Richardson brought a complaint against CTA, alleging it violated the ADA by refusing to allow him to return to work because it regarded him as being too obese to work as a bus operator. Richardson and the CTA ultimately filed cross-motions for summary judgment. The district court denied Richardson’s motion and granted CTA’s motion. It held, based on the language of the ADA and the pertinent EEOC regulation and interpretive guidance, that “to qualify as a protected physical impairment, claimants under the ADA must show that their severe obesity is caused by an underlying physiological disorder or condition.” The district court entered judgment in CTA’s favor, and Richardson appealed.

On appeal, Richardson and the CTA disagreed about whether his extreme obesity—even without evidence of an underlying physiological condition—meets the definition of physical impairment and is thus an actionable disability for ADA purposes. The appeals court noted that three sister circuits (the Second, Sixth, and Eighth Circuits) had considered the question. Each held that obesity is an ADA impairment only if it is the result of an underlying physiological disorder or condition.

The court of appeals refused to defer to EEOC guidance that is contrary to the text of the regulation it purports to interpret. The EEOC defines physical impairment as a “physiological disorder or condition.” 29 C.F.R. § 1630.2(h)(1). In the court’s view, it is directly contrary to that definition to consider a physical characteristic such as weight (even if outside the “normal range) a physical impairment absent evidence of an underlying physiological condition.

Richardson failed to not present any evidence suggesting an underlying physiological disorder or condition caused his extreme obesity. Without such evidence, the court could not call Richardson’s extreme obesity a physical impairment within the meaning of the ADA and the EEOC regulation.

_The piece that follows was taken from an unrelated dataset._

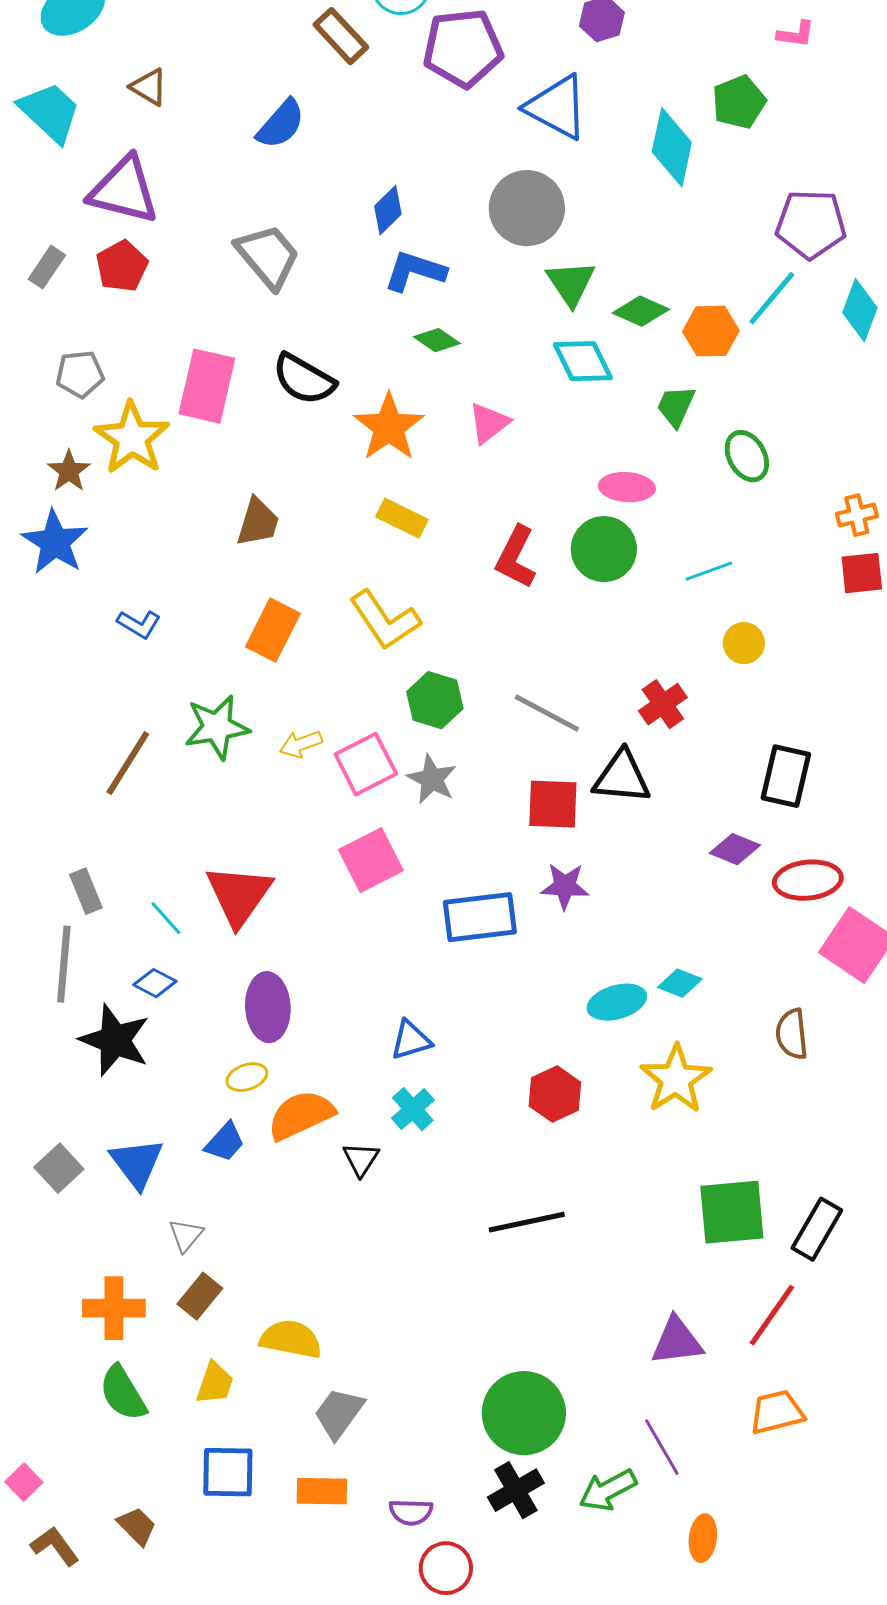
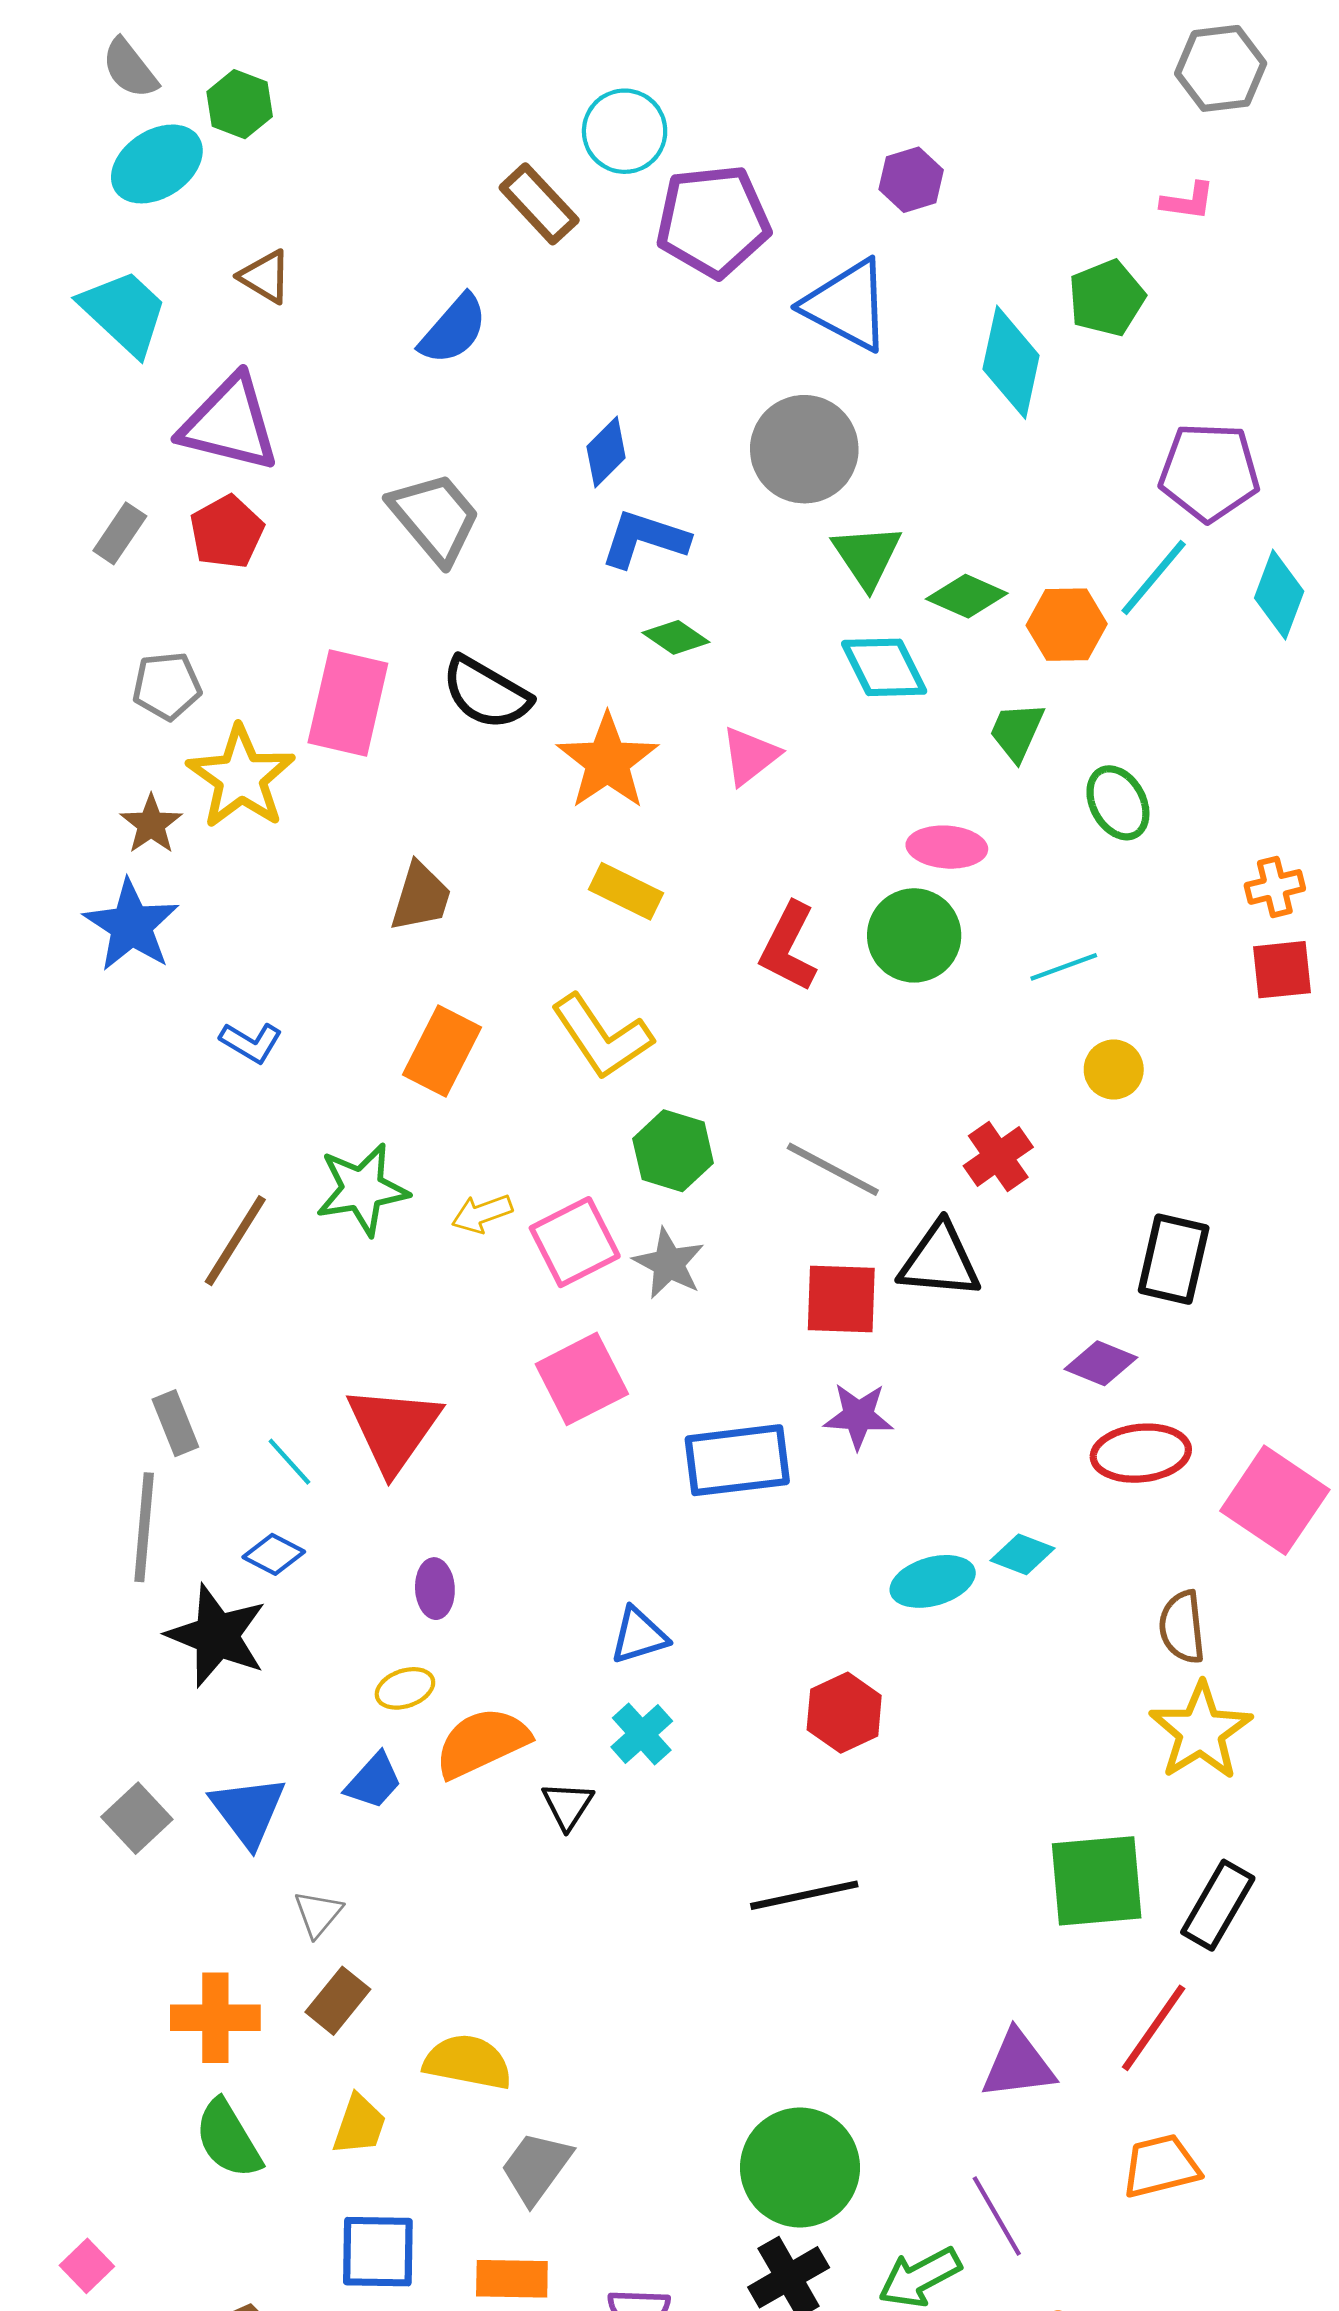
red ellipse: (808, 880) -> (1141, 1453), moved
purple ellipse: (268, 1007) -> (435, 1589), size x0.6
yellow star: (676, 1079) -> (1201, 1731), moved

Richardson argued that even if extreme obesity is not itself an impairment, he was still protected because the CTA perceived his obesity to be a physical impairment. Richardson had to show that the CTA took adverse action against him based on the belief that his condition was an impairment—as the ADA defines that term—not merely based on knowledge of Richardson’s physical characteristic.

There was, however, no evidence Stewart, Swopes, or anyone else at the CTA believed Richardson’s excessive weight was caused by a physiological disorder or condition. To the contrary, the evidence suggested CTA perceived Richardson’s weight as a physical characteristic that made it unsafe for him to drive. These facts did not permit a finding that CTA regarded Richardson as disabled for purposes of ADA liability.

The district court thus properly held that CTA could not have perceived Richardson as having a physical impairment within the ADA’s definition. Its judgment was affirmed.

Mark Richardson v. Chicago Transit Authority, ___ F.3d___, 2019 WL 2442786 (7th Cir. 2019).